## What you will do
Output every line below without omitting or altering anything.
== Segment start ==
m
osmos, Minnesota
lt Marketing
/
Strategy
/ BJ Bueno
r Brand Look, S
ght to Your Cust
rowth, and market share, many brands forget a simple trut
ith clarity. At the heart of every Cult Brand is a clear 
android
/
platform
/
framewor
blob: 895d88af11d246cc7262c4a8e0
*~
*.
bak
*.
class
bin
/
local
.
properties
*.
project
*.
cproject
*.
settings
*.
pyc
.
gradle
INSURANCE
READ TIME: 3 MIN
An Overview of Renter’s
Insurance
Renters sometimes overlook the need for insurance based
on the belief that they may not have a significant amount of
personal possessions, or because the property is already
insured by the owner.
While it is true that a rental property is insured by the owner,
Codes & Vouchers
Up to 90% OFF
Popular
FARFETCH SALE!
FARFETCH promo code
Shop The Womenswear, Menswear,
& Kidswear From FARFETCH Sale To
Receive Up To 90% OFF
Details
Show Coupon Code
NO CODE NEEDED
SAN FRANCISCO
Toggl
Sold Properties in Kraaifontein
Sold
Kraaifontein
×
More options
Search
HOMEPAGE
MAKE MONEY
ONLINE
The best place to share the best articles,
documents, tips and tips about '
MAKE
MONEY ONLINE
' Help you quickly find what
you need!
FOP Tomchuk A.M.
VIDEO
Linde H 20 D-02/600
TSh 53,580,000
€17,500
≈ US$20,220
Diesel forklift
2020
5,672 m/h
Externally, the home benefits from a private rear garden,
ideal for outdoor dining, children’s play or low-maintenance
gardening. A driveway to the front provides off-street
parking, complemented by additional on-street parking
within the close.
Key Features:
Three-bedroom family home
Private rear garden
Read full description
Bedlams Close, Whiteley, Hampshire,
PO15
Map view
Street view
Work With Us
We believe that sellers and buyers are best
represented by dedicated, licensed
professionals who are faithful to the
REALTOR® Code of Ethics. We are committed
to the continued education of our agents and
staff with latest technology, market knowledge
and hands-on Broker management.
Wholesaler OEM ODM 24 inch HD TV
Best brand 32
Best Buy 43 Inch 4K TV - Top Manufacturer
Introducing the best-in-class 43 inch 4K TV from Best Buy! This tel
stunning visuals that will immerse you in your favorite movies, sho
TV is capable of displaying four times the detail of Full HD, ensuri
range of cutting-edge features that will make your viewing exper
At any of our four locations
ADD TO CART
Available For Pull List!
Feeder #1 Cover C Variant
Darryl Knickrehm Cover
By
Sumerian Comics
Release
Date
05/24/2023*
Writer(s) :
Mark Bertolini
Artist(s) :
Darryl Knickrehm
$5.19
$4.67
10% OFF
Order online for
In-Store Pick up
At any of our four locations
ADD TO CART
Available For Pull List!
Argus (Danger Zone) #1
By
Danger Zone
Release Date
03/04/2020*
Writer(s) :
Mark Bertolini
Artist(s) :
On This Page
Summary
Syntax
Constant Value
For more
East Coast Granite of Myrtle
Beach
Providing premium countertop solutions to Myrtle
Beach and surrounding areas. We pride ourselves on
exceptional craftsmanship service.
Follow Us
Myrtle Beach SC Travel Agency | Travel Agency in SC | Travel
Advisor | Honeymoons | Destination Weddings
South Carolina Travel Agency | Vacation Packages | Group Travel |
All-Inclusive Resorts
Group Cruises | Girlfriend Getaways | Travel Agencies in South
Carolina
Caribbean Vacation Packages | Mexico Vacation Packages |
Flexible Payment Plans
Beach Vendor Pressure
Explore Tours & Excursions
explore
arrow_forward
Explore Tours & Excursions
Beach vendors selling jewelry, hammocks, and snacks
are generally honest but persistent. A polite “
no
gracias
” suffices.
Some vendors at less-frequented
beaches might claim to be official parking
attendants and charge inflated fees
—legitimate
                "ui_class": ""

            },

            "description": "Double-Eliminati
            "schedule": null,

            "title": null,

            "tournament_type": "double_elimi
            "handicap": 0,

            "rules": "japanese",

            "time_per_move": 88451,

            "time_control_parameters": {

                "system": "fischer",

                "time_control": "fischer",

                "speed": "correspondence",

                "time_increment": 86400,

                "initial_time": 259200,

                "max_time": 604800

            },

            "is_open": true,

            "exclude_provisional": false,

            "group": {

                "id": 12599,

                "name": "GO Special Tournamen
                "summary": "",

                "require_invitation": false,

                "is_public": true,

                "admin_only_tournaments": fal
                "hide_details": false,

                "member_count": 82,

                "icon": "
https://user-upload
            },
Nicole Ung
== Segment end ==
## Written solution
m
osmos, Minnesota
lt Marketing
/
Strategy
/ BJ Bueno
r Brand Look, S
ght to Your Cust
rowth, and market share, many brands forget a simple trut
ith clarity. At the heart of every Cult Brand is a clear 
android
/
platform
/
framewor
blob: 895d88af11d246cc7262c4a8e0
*~
*.
bak
*.
class
bin
/
local
.
properties
*.
project
*.
cproject
*.
settings
*.
pyc
.
gradle
INSURANCE
READ TIME: 3 MIN
An Overview of Renter’s
Insurance
Renters sometimes overlook the need for insurance based
on the belief that they may not have a significant amount of
personal possessions, or because the property is already
insured by the owner.
While it is true that a rental property is insured by the owner,
Codes & Vouchers
Up to 90% OFF
Popular
FARFETCH SALE!
FARFETCH promo code
Shop The Womenswear, Menswear,
& Kidswear From FARFETCH Sale To
Receive Up To 90% OFF
Details
Show Coupon Code
NO CODE NEEDED
SAN FRANCISCO
Toggl
Sold Properties in Kraaifontein
Sold
Kraaifontein
×
More options
Search
HOMEPAGE
MAKE MONEY
ONLINE
The best place to share the best articles,
documents, tips and tips about '
MAKE
MONEY ONLINE
' Help you quickly find what
you need!
FOP Tomchuk A.M.
VIDEO
Linde H 20 D-02/600
TSh 53,580,000
€17,500
≈ US$20,220
Diesel forklift
2020
5,672 m/h
Externally, the home benefits from a private rear garden,
ideal for outdoor dining, children’s play or low-maintenance
gardening. A driveway to the front provides off-street
parking, complemented by additional on-street parking
within the close.
Key Features:
Three-bedroom family home
Private rear garden
Read full description
Bedlams Close, Whiteley, Hampshire,
PO15
Map view
Street view
Work With Us
We believe that sellers and buyers are best
represented by dedicated, licensed
professionals who are faithful to the
REALTOR® Code of Ethics. We are committed
to the continued education of our agents and
staff with latest technology, market knowledge
and hands-on Broker management.
Wholesaler OEM ODM 24 inch HD TV
Best brand 32
Best Buy 43 Inch 4K TV - Top Manufacturer
Introducing the best-in-class 43 inch 4K TV from Best Buy! This tel
stunning visuals that will immerse you in your favorite movies, sho
TV is capable of displaying four times the detail of Full HD, ensuri
range of cutting-edge features that will make your viewing exper
At any of our four locations
ADD TO CART
Available For Pull List!
Feeder #1 Cover C Variant
Darryl Knickrehm Cover
By
Sumerian Comics
Release
Date
05/24/2023*
Writer(s) :
Mark Bertolini
Artist(s) :
Darryl Knickrehm
$5.19
$4.67
10% OFF
Order online for
In-Store Pick up
At any of our four locations
ADD TO CART
Available For Pull List!
Argus (Danger Zone) #1
By
Danger Zone
Release Date
03/04/2020*
Writer(s) :
Mark Bertolini
Artist(s) :
On This Page
Summary
Syntax
Constant Value
For more
East Coast Granite of Myrtle
Beach
Providing premium countertop solutions to Myrtle
Beach and surrounding areas. We pride ourselves on
exceptional craftsmanship service.
Follow Us
Myrtle Beach SC Travel Agency | Travel Agency in SC | Travel
Advisor | Honeymoons | Destination Weddings
South Carolina Travel Agency | Vacation Packages | Group Travel |
All-Inclusive Resorts
Group Cruises | Girlfriend Getaways | Travel Agencies in South
Carolina
Caribbean Vacation Packages | Mexico Vacation Packages |
Flexible Payment Plans
Beach Vendor Pressure
Explore Tours & Excursions
explore
arrow_forward
Explore Tours & Excursions
Beach vendors selling jewelry, hammocks, and snacks
are generally honest but persistent. A polite “
no
gracias
” suffices.
Some vendors at less-frequented
beaches might claim to be official parking
attendants and charge inflated fees
—legitimate
                "ui_class": ""

            },

            "description": "Double-Eliminati
            "schedule": null,

            "title": null,

            "tournament_type": "double_elimi
            "handicap": 0,

            "rules": "japanese",

            "time_per_move": 88451,

            "time_control_parameters": {

                "system": "fischer",

                "time_control": "fischer",

                "speed": "correspondence",

                "time_increment": 86400,

                "initial_time": 259200,

                "max_time": 604800

            },

            "is_open": true,

            "exclude_provisional": false,

            "group": {

                "id": 12599,

                "name": "GO Special Tournamen
                "summary": "",

                "require_invitation": false,

                "is_public": true,

                "admin_only_tournaments": fal
                "hide_details": false,

                "member_count": 82,

                "icon": "
https://user-upload
            },
Nicole Ung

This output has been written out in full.